Puisque maintenant je ne peux pas Te recevoir sacramentellement,
viens au moins spirituellement en mon coeur. Comme
déjà là, je T'embrasse et je m'unis tout à Toi. Ne
permets pas que je m'éloigne à l’avenir ».
Le grand prédicateur et saint franciscain, Léonard de Port Maurice,
assurait : « Je vous promets que si vous faites plusieurs fois par jour
la communion spirituelle, votre coeur sera entièrement transformé en un mois de
temps ».
12. Intention
Jésus dit à Faustine : « Ma Fille,
observe Mon Coeur Miséricordieux et reproduis Sa pitié en ton coeur et en
tes actions ». (1688)
Prenons ces paroles de Jésus comme intention concrète dans notre vie
quotidienne.
Ecoutons cette merveilleuse prière de Sainte Faustine :
« Je désire me transformer entièrement en Ta
Miséricorde et être le reflet vivant de Toi, Oh Seigneur.
Que le plus grand attribut de Dieu, c'est-à-dire Sa Miséricorde
incommensurable, arrive à mon prochain à travers mon coeur et mon âme.
Aides moi, oh Seigneur, à faire en sorte que mes yeux soient miséricordieux, de sorte que je
ne nourrisse jamais de soupçons et ne juge pas sur la base d'apparences
extérieures, mais que je sache découvrir ce qu'il y a de beau dans l'âme de mon
prochain et que je puisse l'aider.
Aides moi à faire en sorte que mon ouïe soit miséricordieuse, que je me penche
sur les besoins de mon prochain, que mes oreilles ne soient pas indifférentes
aux douleurs et aux gémissements de mon prochain.
Aides moi, oh Seigneur, à faire en sorte que ma langue soit miséricordieuse et ne parle
jamais défavorablement du prochain, mais qu’elle ait pour chacun une parole de
réconfort et de pardon.
Aides moi, oh Seigneur, à faire en sorte que mes mains soient miséricordieuses et pleines de
bonnes actions, de sorte que je sache faire uniquement du bien à mon prochain et
que je prenne sur moi les travaux les plus lourds et les plus pénibles.
Aides moi à faire en sorte que mes pieds soient miséricordieux, de sorte que j'accoure
toujours à l’aide du prochain, en vainquant mon indolence et ma fatigue.
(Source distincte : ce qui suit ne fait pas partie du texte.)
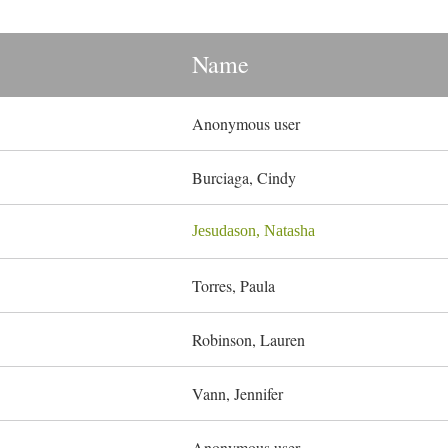
Name
Anonymous user
Burciaga, Cindy
Jesudason, Natasha
Torres, Paula
Robinson, Lauren
Vann, Jennifer
Anonymous user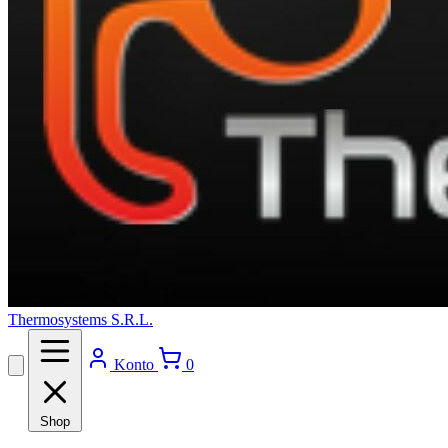
Thermosystems S.R.L.
Konto
0
Shop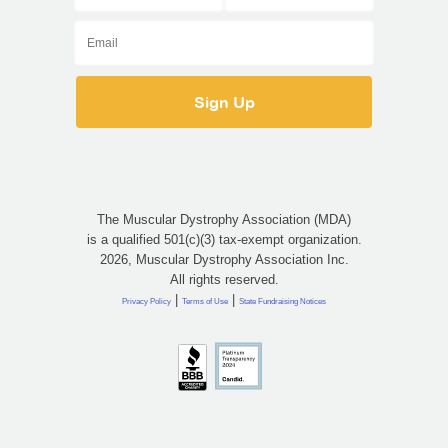
The Muscular Dystrophy Association (MDA)
is a qualified 501(c)(3) tax-exempt organization.
2026, Muscular Dystrophy Association Inc.
All rights reserved.
|
|
Privacy Policy
Terms of Use
State Fundraising Notices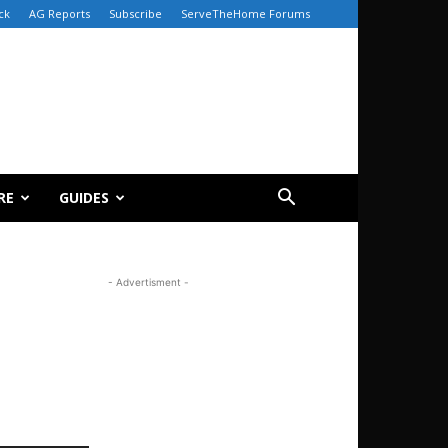
ck
AG Reports
Subscribe
ServeTheHome Forums
RE
GUIDES
- Advertisment -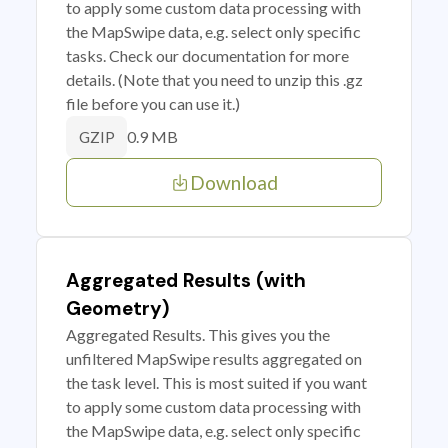
to apply some custom data processing with
the MapSwipe data, e.g. select only specific
tasks. Check our documentation for more
details. (Note that you need to unzip this .gz
file before you can use it.)
0.9 MB
GZIP
Download
Aggregated Results (with
Geometry)
Aggregated Results. This gives you the
unfiltered MapSwipe results aggregated on
the task level. This is most suited if you want
to apply some custom data processing with
the MapSwipe data, e.g. select only specific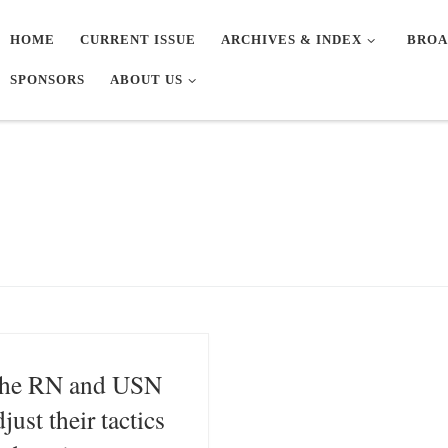
HOME
CURRENT ISSUE
ARCHIVES & INDEX
BROA
SPONSORS
ABOUT US
he RN and USN
djust their tactics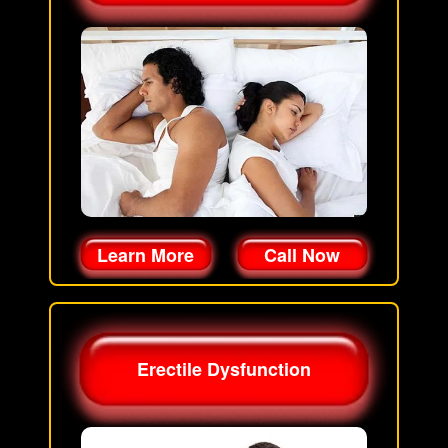
Learn More
Call Now
Erectile Dysfunction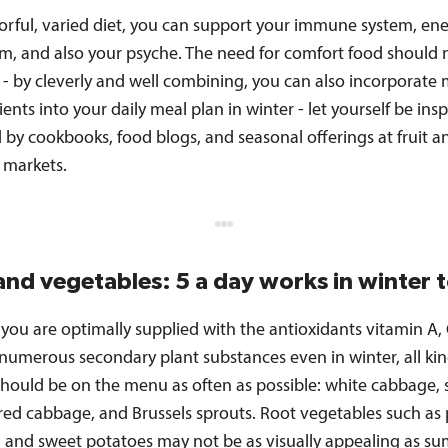
lorful, varied diet, you can support your immune system, en
m, and also your psyche. The need for comfort food should 
 - by cleverly and well combining, you can also incorporate
ents into your daily meal plan in winter - let yourself be ins
by cookbooks, food blogs, and seasonal offerings at fruit a
 markets.
 and vegetables: 5 a day works in winter 
you are optimally supplied with the antioxidants vitamin A, 
 numerous secondary plant substances even in winter, all kin
hould be on the menu as often as possible: white cabbage, 
red cabbage, and Brussels sprouts. Root vegetables such as 
, and sweet potatoes may not be as visually appealing as s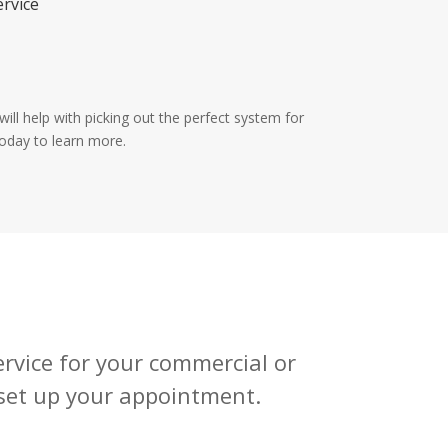
ervice
ill help with picking out the perfect system for
today to learn more.
service for your commercial or
 set up your appointment.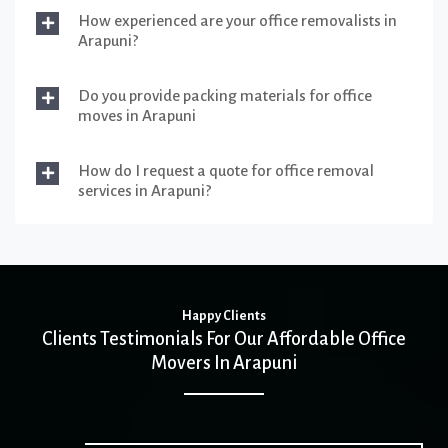
How experienced are your office removalists in
Arapuni?
Do you provide packing materials for office
moves in Arapuni
How do I request a quote for office removal
services in Arapuni?
Happy Clients
Clients Testimonials For Our Affordable Office
Movers In Arapuni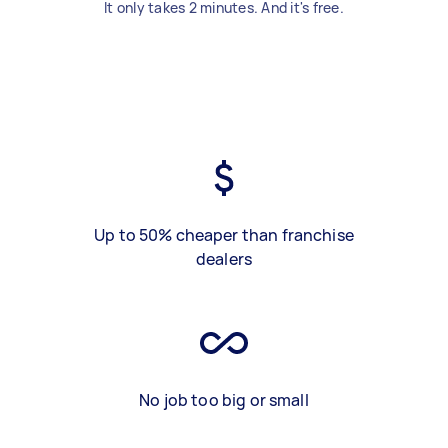
It only takes 2 minutes. And it's free.
Up to 50% cheaper than franchise
dealers
No job too big or small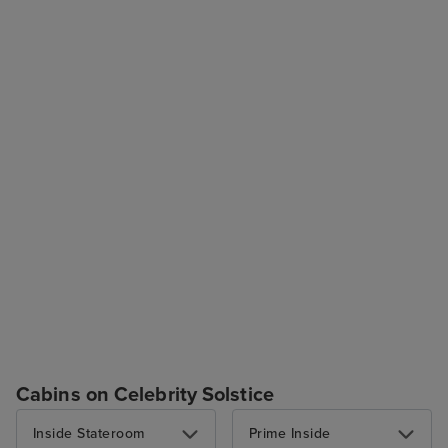
Cabins on Celebrity Solstice
Inside Stateroom
Prime Inside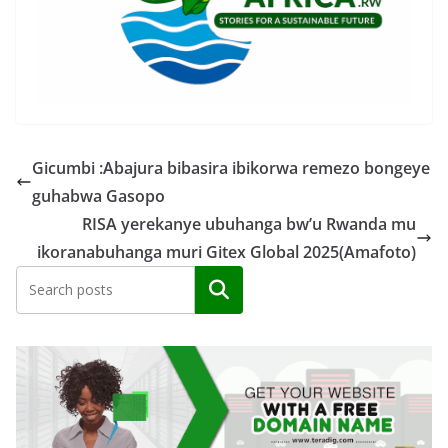
Gicumbi :Abajura bibasira ibikorwa remezo bongeye
guhabwa Gasopo
RISA yerekanye ubuhanga bw’u Rwanda mu
ikoranabuhanga muri Gitex Global 2025(Amafoto)
Search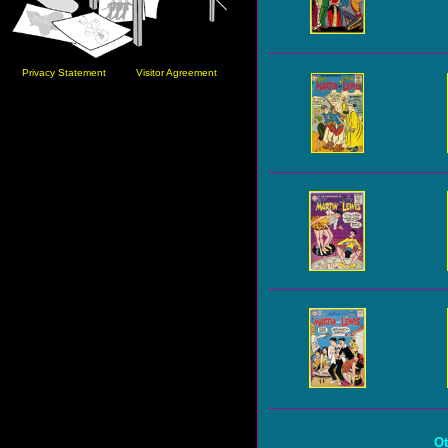
Privacy Statement
Visitor Agreement
Ot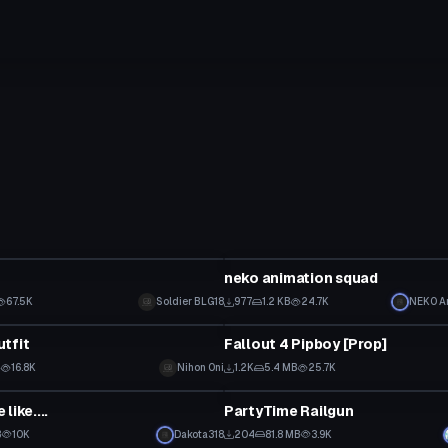
Model
neko animation squad
67.5K
Soldier BLG18
977
1.2 KB
24.7K
NEK0 A
Model
tfit
Fallout 4 Pipboy [Prop]
B
16.8K
Nihon Oni
1.2K
5.4 MB
25.7K
Model
like....
PartyTime Railgun
B
10K
Dakota318
204
81.8 MB
3.9K
Model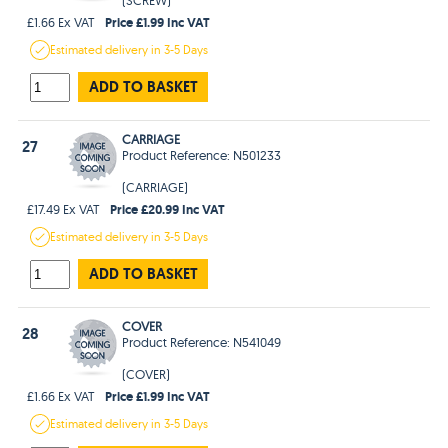
Price £1.99 Inc VAT
£1.66 Ex VAT
Estimated
delivery in
3-5 Days
ADD TO BASKET
CARRIAGE
27
Product Reference: N501233
(CARRIAGE)
Price £20.99 Inc VAT
£17.49 Ex VAT
Estimated
delivery in
3-5 Days
ADD TO BASKET
COVER
28
Product Reference: N541049
(COVER)
Price £1.99 Inc VAT
£1.66 Ex VAT
Estimated
delivery in
3-5 Days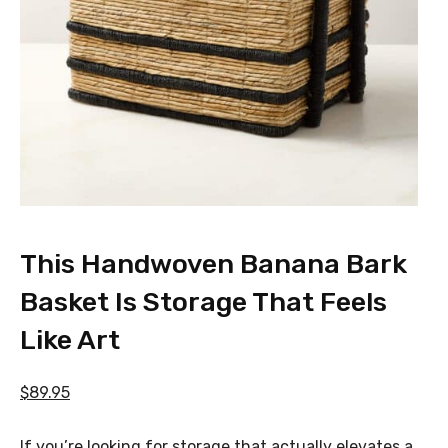
This Handwoven Banana Bark
Basket Is Storage That Feels
Like Art
$89.95
If you’re looking for storage that actually elevates a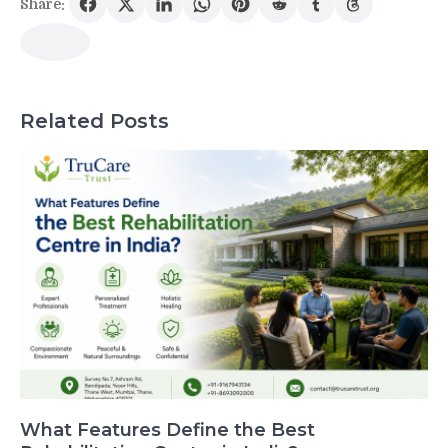
Share:
Related Posts
What Features Define the Best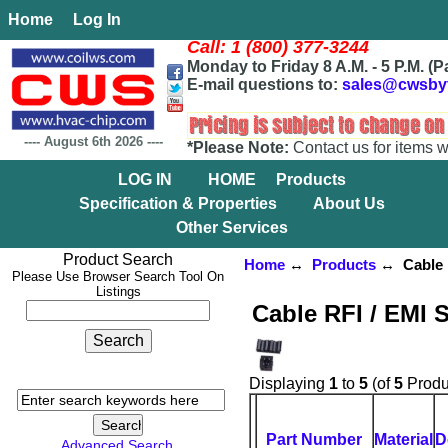
Home
Log In
Call: 1 (800) 377-3244
Monday to Friday 8 A.M. - 5 P.M. (P
E-mail questions to:
sales@cwsby
----
August 6th 2026
----
*Please Note:
Contact us for items w
LOG IN
HOME
Products
Specification & Properties
About Us
Other Services
Product Search
Home
↔
Products
↔ Cable R
Please Use Browser Search Tool On
Listings
Cable RFI / EMI 
Displaying
1
to
5
(of
5
Produ
Part Number
Material
D
Advanced Search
Mon vrai repos
est dans la disponibilité envers le prochain.
Aides moi, Seigneur, à faire en sorte que mon coeur soit miséricordieux, de sorte qu’il
participe à toutes les souffrances du prochain. À personne je ne refuserai
mon coeur. Je me comporterai sincèrement même
avec ceux dont je sais qu’ils abuseront de ma bonté, pendant que je me
réfugierai dans le Coeur Très Miséricordieux de Jésus ». (163)
13. Chant final, comme par
exemple, le Tantum ergo
Si un prêtre était disponible, il
pourrait donner la Bénédiction Eucharistique.